DOIs, ArXiv IDs, and friends
A persistent identifier is a short string that resolves, today and ten years from now, to a particular work or person. In an academic PDF, identifiers are the most reliable thing an extractor can find. They are short, they have a known shape, and once you have one you can ask a metadata service for the canonical record. This page is a quick reference to the identifiers that show up in scholarly documents and how to recognise them.
DOI — Digital Object Identifier
A DOI looks like 10.1234/abcd.5678: a registrant prefix beginning with "10.", a slash, and a suffix chosen by the publisher. The prefix has at least four digits and may have more; the suffix may contain letters, digits, and a small set of punctuation.
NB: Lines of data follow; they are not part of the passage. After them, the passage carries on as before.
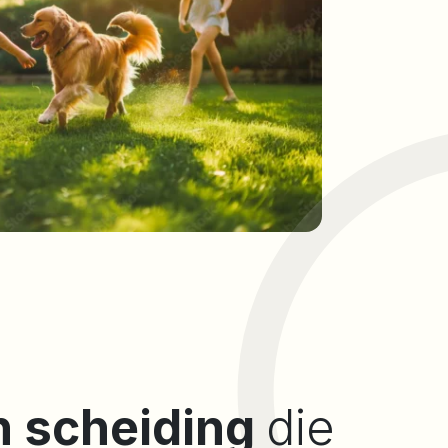
en scheiding
die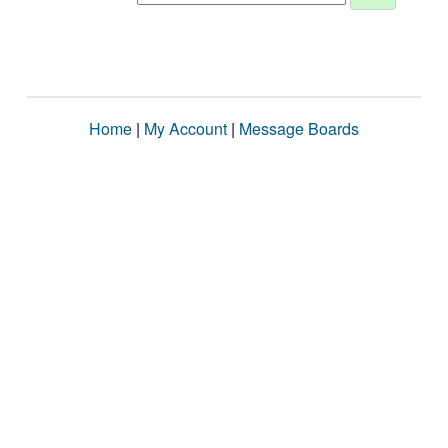
Home
|
My Account
|
Message Boards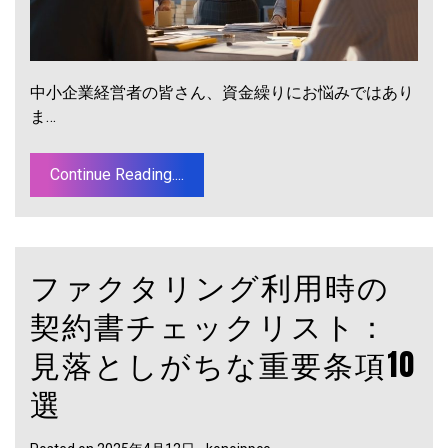
中小企業経営者の皆さん、資金繰りにお悩みではあり
ま…
Continue Reading....
ファクタリング利用時の
契約書チェックリスト：
見落としがちな重要条項10
選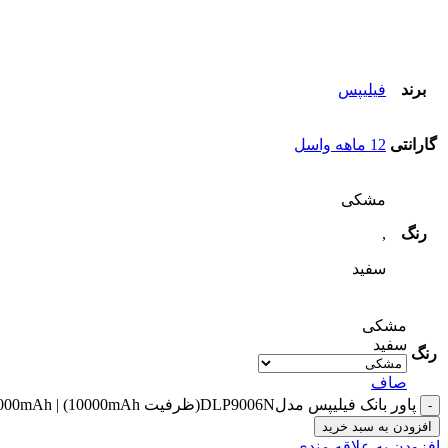
برند
فیلیپس
گارانتی
12 ماهه واسل
مشکی
رنگ
,
سفید
مشکی
سفید
رنگ
صاف
پاور بانک فیلیپس مدلDLP9006N(ظرفیت 10000mAh) | Philips DLP9006N-10000mAh عدد
افزودن به سبد خرید
افزودن به علاقه مندی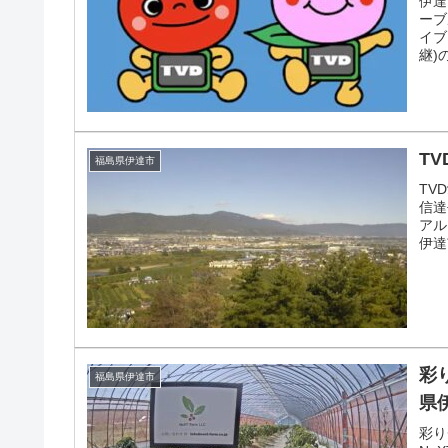
伊達
ーブ
イブ
継)
配信
T
福島県伊達市
TV
信達
アル
伊達
彩
福島県伊達市
県
彩り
The CrossRef recommendation for matching DOIs in plain text is something close to 10.\d{4,9}/[-._;()/:A-Z0-9]+, case-insensitive.
DOIs are issued by registration agencies (CrossRef, DataCite, mEDRA, others) and resolve through doi.org. Once you have a DOI, you have everything: a canonical landing page, a structured metadata record from the registration agency's API, and an unambiguous reference for citation. A DOI in a citation is the single fastest way to clean that citation up.
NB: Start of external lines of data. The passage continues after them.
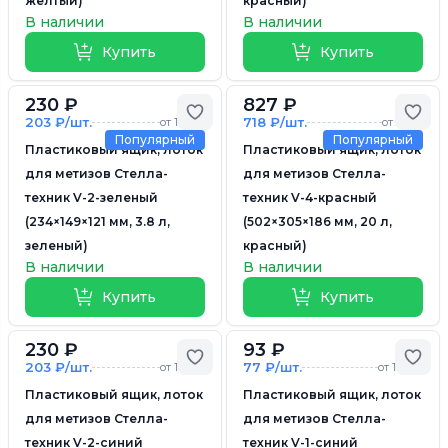
желтый)
красный)
В наличии
В наличии
Купить
Купить
230 ₽
827 ₽
Добавить в избранное
Доб
203 ₽/шт.
718 ₽/шт.
от 10 шт.
от 5 шт.
Популярный
Популярный
Пластиковый ящик, лоток
Пластиковый ящик, лоток
для метизов Стелла-
для метизов Стелла-
техник V-2-зеленый
техник V-4-красный
(234×149×121 мм, 3.8 л,
(502×305×186 мм, 20 л,
зеленый)
красный)
В наличии
В наличии
Купить
Купить
230 ₽
93 ₽
Добавить в избранное
Доб
203 ₽/шт.
77 ₽/шт.
от 10 шт.
от 10 шт.
Пластиковый ящик, лоток
Пластиковый ящик, лоток
для метизов Стелла-
для метизов Стелла-
техник V-2-синий
техник V-1-синий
Two pitfalls worth knowing. First, DOIs in PDF text often span a line break, with the hyphen used for the break sometimes belonging to the DOI itself; an extractor must stitch the lines together carefully. Second, a publisher's URL ("publisher.com/article/12345") is not a DOI — it can change at any time. Treat URLs and DOIs as different fields.
ArXiv ID
ArXiv assigns identifiers in two formats. New-style identifiers (since April 2007) look like 2401.12345 — four digits for the year and month, a dot, and a sequence number. They may carry a version suffix ("v2"). Old-style identifiers from before 2007 look like cs.CL/0401001: a category, a slash, the year/month, and a sequence number. Both forms appear inside PDFs, often on the first page as part of "arXiv:2401.12345 [cs.CL]".
An ArXiv ID resolves at arxiv.org/abs/<id> and the arXiv API returns a structured record. Many arXiv preprints are later published in a peer-reviewed venue and acquire a DOI; the arXiv record links to the DOI when one is registered. For a citation tool, the rule of thumb is: prefer the DOI when present, fall back to the ArXiv ID when only that is given.
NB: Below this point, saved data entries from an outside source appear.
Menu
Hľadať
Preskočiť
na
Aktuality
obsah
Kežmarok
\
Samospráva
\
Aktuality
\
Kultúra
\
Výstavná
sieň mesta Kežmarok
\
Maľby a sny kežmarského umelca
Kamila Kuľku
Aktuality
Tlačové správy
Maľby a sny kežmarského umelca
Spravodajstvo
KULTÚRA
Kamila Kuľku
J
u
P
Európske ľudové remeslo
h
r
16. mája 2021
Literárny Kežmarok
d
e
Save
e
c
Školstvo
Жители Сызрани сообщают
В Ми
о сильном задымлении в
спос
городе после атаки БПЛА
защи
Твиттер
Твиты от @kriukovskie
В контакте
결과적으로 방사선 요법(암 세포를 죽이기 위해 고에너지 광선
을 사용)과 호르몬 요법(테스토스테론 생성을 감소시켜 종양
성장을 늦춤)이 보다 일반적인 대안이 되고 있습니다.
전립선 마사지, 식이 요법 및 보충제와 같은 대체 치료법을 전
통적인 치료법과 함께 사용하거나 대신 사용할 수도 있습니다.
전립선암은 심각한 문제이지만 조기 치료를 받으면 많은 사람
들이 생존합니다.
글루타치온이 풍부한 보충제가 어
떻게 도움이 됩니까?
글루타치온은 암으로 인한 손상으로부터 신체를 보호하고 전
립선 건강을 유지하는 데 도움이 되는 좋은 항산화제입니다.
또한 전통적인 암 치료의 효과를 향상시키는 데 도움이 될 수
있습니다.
PubMed ID and PubMed Central ID
PubMed IDs (PMIDs) are bare integers — typically eight digits in current use — referring to records in the PubMed bibliographic database. PubMed Central IDs (PMCIDs) take the form PMC1234567. In a PDF the PMID often appears next to a label, as in "PMID: 36720123", which makes them easy to extract with a simple pattern. Both identifiers resolve through the NCBI E-utilities API, which returns a structured record including the corresponding DOI when one exists.
ORCID
ORCID identifies researchers, not works. An ORCID iD looks like 0000-0002-1825-0097: four groups of four characters separated by hyphens, with the last character being either a digit or "X" (used as a check digit for the value 10). They are usually shown as URLs of the form https://orcid.org/0000-0002-1825-0097.
ORCID iDs are useful for disambiguating common author names. An extractor can pick them up with a straightforward pattern, but most PDFs include them only on the first page near the author block, sometimes encoded as a hyperlink rather than visible text.
ISBN and ISSN
ISBNs identify books, ISSNs identify serials. ISBN-13 has thirteen digits with hyphens in known positions ("978-0-12-345678-9"); ISBN-10 is the older, ten-character form. Both have a check digit at the end, which an extractor can validate to discard false matches.
ISSNs identify journal-level publications and look like 1234-567X. They are useful for grouping citations by venue but they do not by themselves point to a specific article.
Less common but worth recognising
- Handle (handle.net). A general-purpose persistent identifier; DOI is technically a Handle.
- URN (Uniform Resource Name). A namespaced identifier scheme, often used by national libraries.
- OpenAlex ID. Identifiers issued by the OpenAlex scholarly graph for works, authors, institutions, and venues.
- Semantic Scholar Corpus ID. A numeric identifier used internally by Semantic Scholar; useful when you need to call its API.
- NASA ADS bibcode. A 19-character code used by the Astrophysics Data System: "1995ApJ...445..511L". Common in astronomy and physics references.
- SSRN ID. Numeric identifiers for preprints on the Social Science Research Network.
Putting them together
A reasonable extraction pass is:
- Scan the first two pages and the references section for any of the patterns above.
- Validate where possible (ISBN check digits, DOI prefix shape, ORCID check character).
- Deduplicate: a single citation might give you a DOI and a PubMed ID; keep both, but prefer the DOI as the primary key.
- Stop. Do not try to derive a DOI from a publisher URL by parsing the URL — the relationship is not stable.
Once the identifiers are out, the heavy lifting moves to the metadata services that own them.